For this reason, long term comfort of the horse and relief from the arthritis is the primary goal of lower hock joint treatment, NOT continued motion and flexibility of these low motion areas. This is a very important concept to grasp as joint comfort and treatment for joint function are not necessarily the same. Granted, high motion joint treatments such as Adequan, Legend (intravenous hyaluronic acid), intra-articular hyaluronic acid (HA) and low dose, short acting steroids do play some role in creating comfort. However, all of these drugs are aimed primarily at restoration of a more “normal” joint environment. The primary goal being preservation and regeneration of healthy cartilage. In lower hock joints we often take a different approach. As these joints are not necessary from athletic performance, their more reliable comfort becomes the primary goal somewhat at the expense of the cartilage involved. For this purpose, long acting steroids (the most potent anti-inflammatory available) are used.

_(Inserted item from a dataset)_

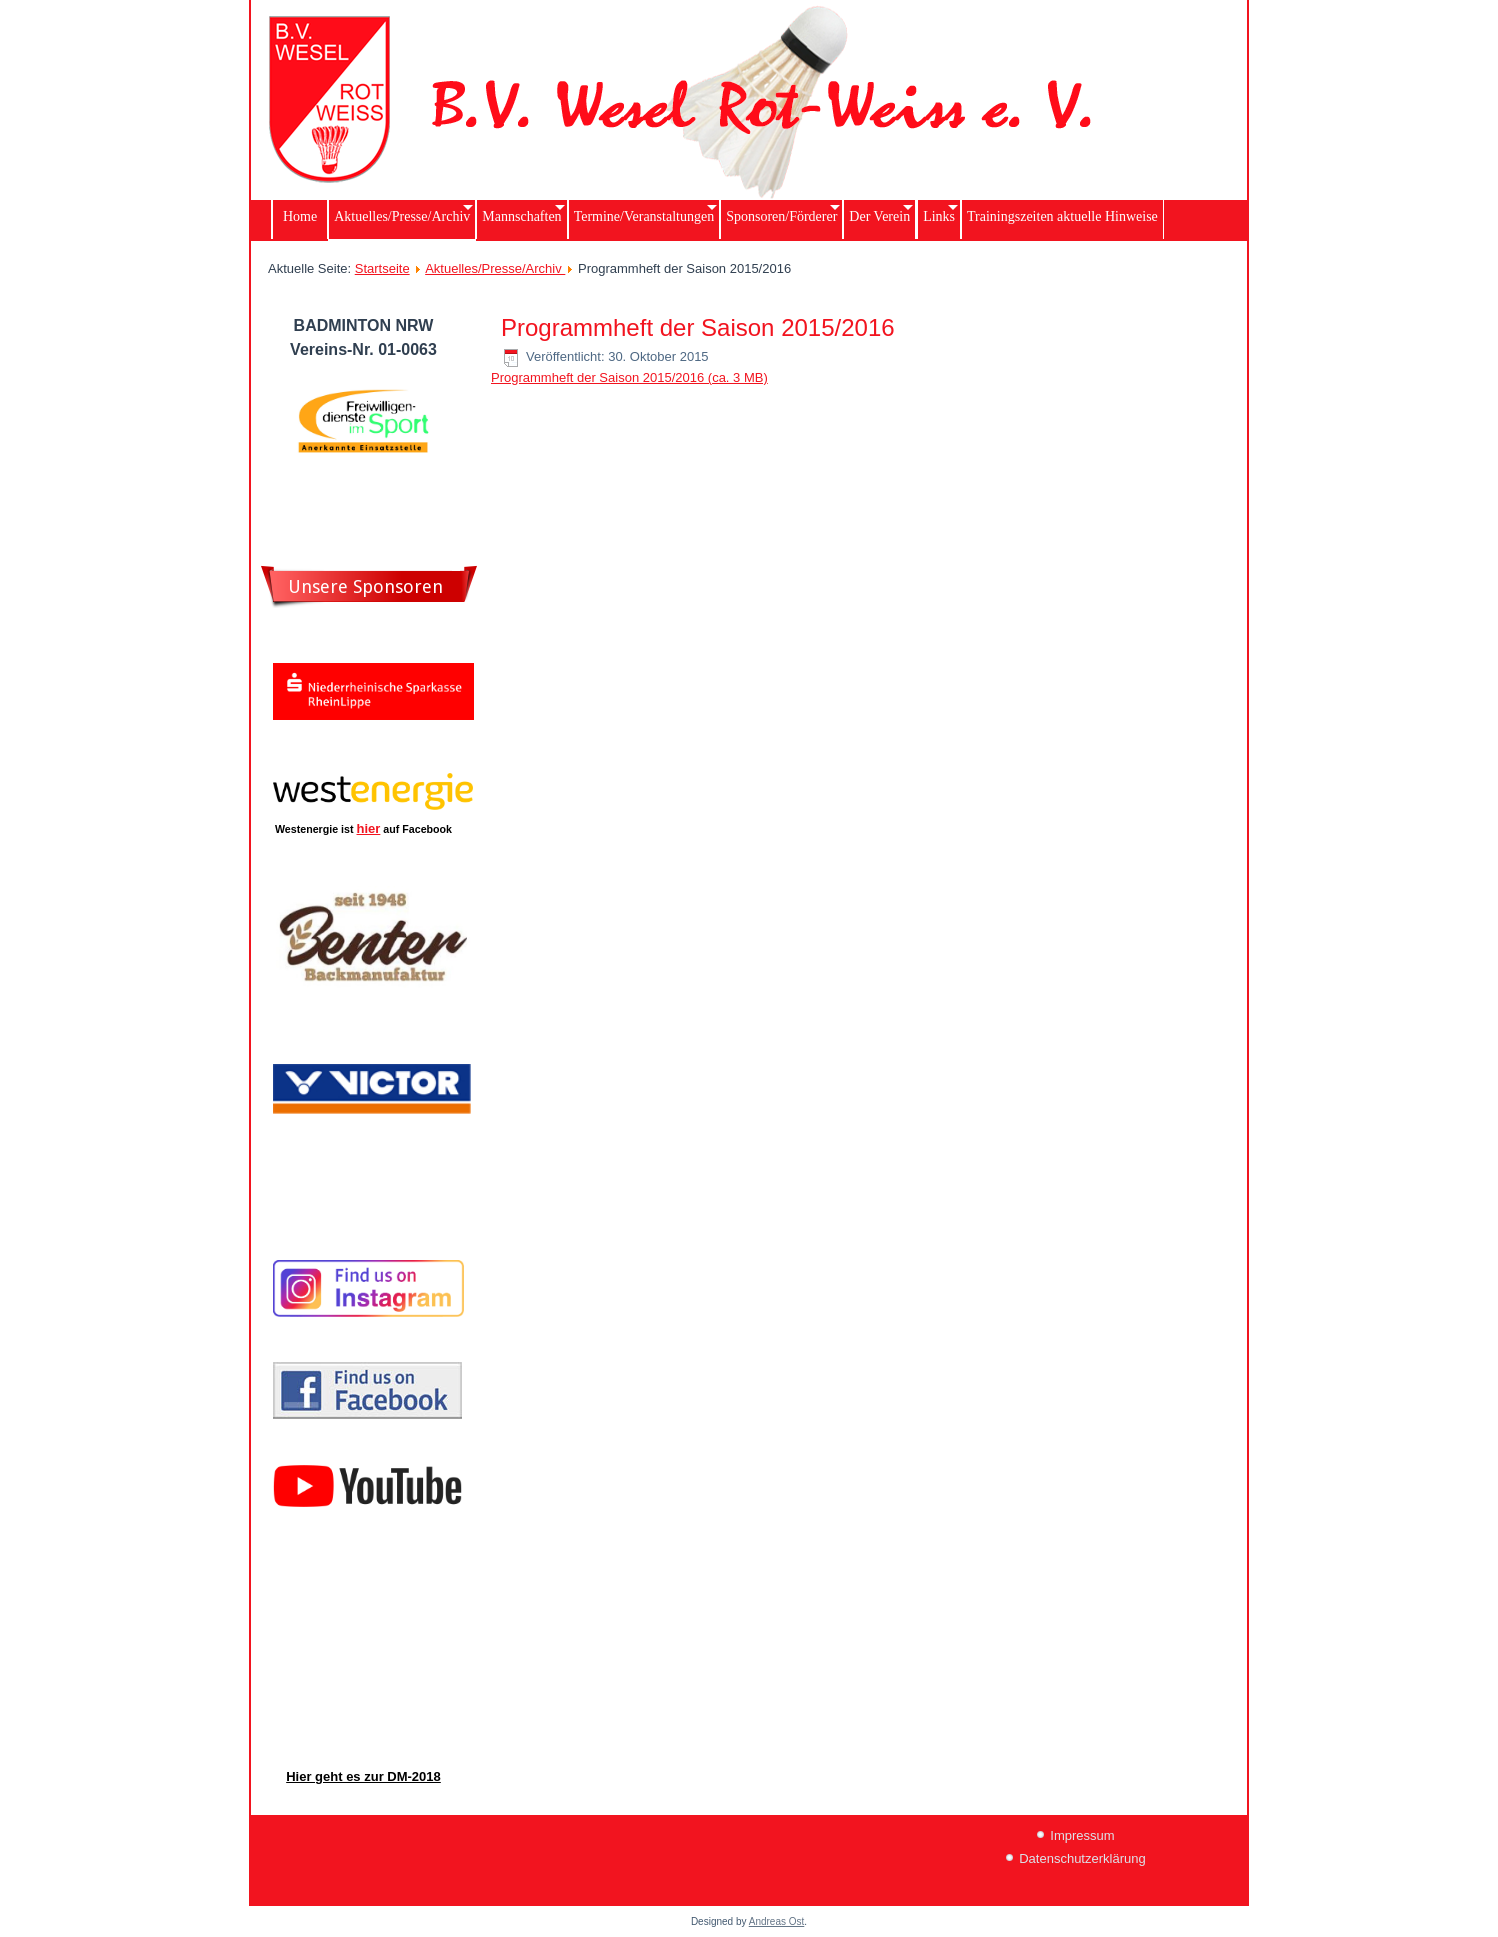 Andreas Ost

As we now know these joints do not play any significant role in the motion of the horse, thus the worst case scenario from such treatment (i.e. continued, progressive joint deterioration and possible increased arthritis production which may be enhanced by steroid injections) may only result in joint fusion. If this were to occur in a high motion joint pasture retirement, at best, would result. In the lower hock joints, however, this results in a pain free performance horse which no longer requires periodic joint injections.

Interestingly enough, recent research has down played the significance of long acting steroids in the progression of arthritis in joints (steroid arthropathy). The newest theories support the progressive degeneration regardless of therapies used. Our own clinical experience would somewhat support this as well as many horses appear to progress an fuse despite numerous injections while others apparently never fuse through their entire career even with frequent injections. In other words, the horse is going to do what the horse is going to do. If you have a performance horse and you feel there may be some subtle hind end or back soreness issues, consider looking first at their hocks...

One final note. Starting down the pathway of “joint maintenance” and semi-routine injections DOES NOT mean the horse will desire or require continued injections for the remainder of their life (not even their performance life for that matter...). In fact, many horses once on the decline of their careers will move to lesser levels of performance where these types of conditions may not affect their comfort.

The bottom line: Have your horse evaluated if you believe hind end performance or comfort issues are of concern. This is especially true in muscle soreness over the croup is clinically apparent. Lower hocks are by far the most common cause of many of these issues and should be considered a routine maintenance condition for many performance horses.